Up to and including the line containing "повестку дня заседания", set down each line of the entries below exactly, starting from the first, and leave out the rest.

======== Data provided ========

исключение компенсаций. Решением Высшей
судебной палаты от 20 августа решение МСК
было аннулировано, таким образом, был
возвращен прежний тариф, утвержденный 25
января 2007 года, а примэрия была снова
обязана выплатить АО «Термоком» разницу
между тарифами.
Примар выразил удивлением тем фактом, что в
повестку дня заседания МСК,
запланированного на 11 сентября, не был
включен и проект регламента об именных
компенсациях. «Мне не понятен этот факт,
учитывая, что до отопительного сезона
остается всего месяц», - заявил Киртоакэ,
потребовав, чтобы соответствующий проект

========

**Response to this exercise:**
исключение компенсаций. Решением Высшей
судебной палаты от 20 августа решение МСК
было аннулировано, таким образом, был
возвращен прежний тариф, утвержденный 25
января 2007 года, а примэрия была снова
обязана выплатить АО «Термоком» разницу
между тарифами.
Примар выразил удивлением тем фактом, что в
повестку дня заседания МСК,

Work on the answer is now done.